A few decades later in California, with a daughter of my own, I met the remarkable Anita Borg. It was not long after I had created my own business producing conferences dedicated to women’s advancement, when Anita reached out to me to help produce and grow the Grace Hopper Celebration. Having the chance to work with Anita was a gift. We quickly became friends and our shared passion for advancing women led to many great conversations and impromptu brainstorming sessions on how to change the world. Anita was a kindred spirit who shared my righteous indignation on the lack of opportunities for women in STEM fields, including computer science. What struck me most was that Anita was a big picture thinker, a visionary who was fearless, fun and always ready to push boundaries and challenge the status quo.
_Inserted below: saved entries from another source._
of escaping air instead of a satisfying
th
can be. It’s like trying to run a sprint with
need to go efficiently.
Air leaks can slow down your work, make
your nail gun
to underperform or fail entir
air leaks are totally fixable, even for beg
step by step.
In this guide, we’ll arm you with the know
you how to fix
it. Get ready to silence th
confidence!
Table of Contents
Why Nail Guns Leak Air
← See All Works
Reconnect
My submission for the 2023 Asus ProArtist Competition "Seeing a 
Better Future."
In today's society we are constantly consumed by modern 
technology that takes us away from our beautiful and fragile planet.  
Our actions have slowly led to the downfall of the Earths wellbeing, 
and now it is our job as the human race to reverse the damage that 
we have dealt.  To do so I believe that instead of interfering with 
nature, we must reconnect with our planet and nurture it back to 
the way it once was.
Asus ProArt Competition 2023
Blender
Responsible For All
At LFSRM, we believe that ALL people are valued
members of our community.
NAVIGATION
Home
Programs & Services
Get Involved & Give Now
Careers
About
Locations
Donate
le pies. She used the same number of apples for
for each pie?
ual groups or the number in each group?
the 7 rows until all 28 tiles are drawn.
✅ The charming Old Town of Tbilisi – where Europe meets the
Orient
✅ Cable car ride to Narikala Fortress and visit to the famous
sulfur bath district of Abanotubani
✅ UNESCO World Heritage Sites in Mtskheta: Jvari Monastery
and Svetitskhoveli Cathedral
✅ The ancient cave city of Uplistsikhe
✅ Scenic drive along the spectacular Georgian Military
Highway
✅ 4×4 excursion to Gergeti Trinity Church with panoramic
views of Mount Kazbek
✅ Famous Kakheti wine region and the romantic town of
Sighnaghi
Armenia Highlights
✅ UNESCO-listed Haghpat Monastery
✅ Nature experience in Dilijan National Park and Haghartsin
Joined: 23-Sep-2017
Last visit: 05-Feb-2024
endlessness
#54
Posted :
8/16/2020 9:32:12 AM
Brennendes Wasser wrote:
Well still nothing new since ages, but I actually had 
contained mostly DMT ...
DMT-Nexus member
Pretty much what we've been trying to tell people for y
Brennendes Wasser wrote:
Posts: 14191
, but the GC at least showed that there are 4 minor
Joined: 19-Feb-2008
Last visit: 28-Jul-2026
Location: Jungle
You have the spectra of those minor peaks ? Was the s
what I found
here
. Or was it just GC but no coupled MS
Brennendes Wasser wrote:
Rarely has anyone sparked my imagination to that degree. Her legacy to “think big” and take on the big issues inspires me to this day.
Some years later in 2009 an opportunity to make a difference came knocking on my door. Anne Hardy, Vice President of Technology Strategy, SAP Labs and Martin Stein, Chair, Silicon Valley Chapter of ACM, asked me to create an event for young girls that could motivate them to consider technical careers.
Together, despite concerns about funding, interest and collaboration among industry competitors, we created a conference and gave it the name: Dare 2B Digital (D2BD). http://www.dare2bdigital.org.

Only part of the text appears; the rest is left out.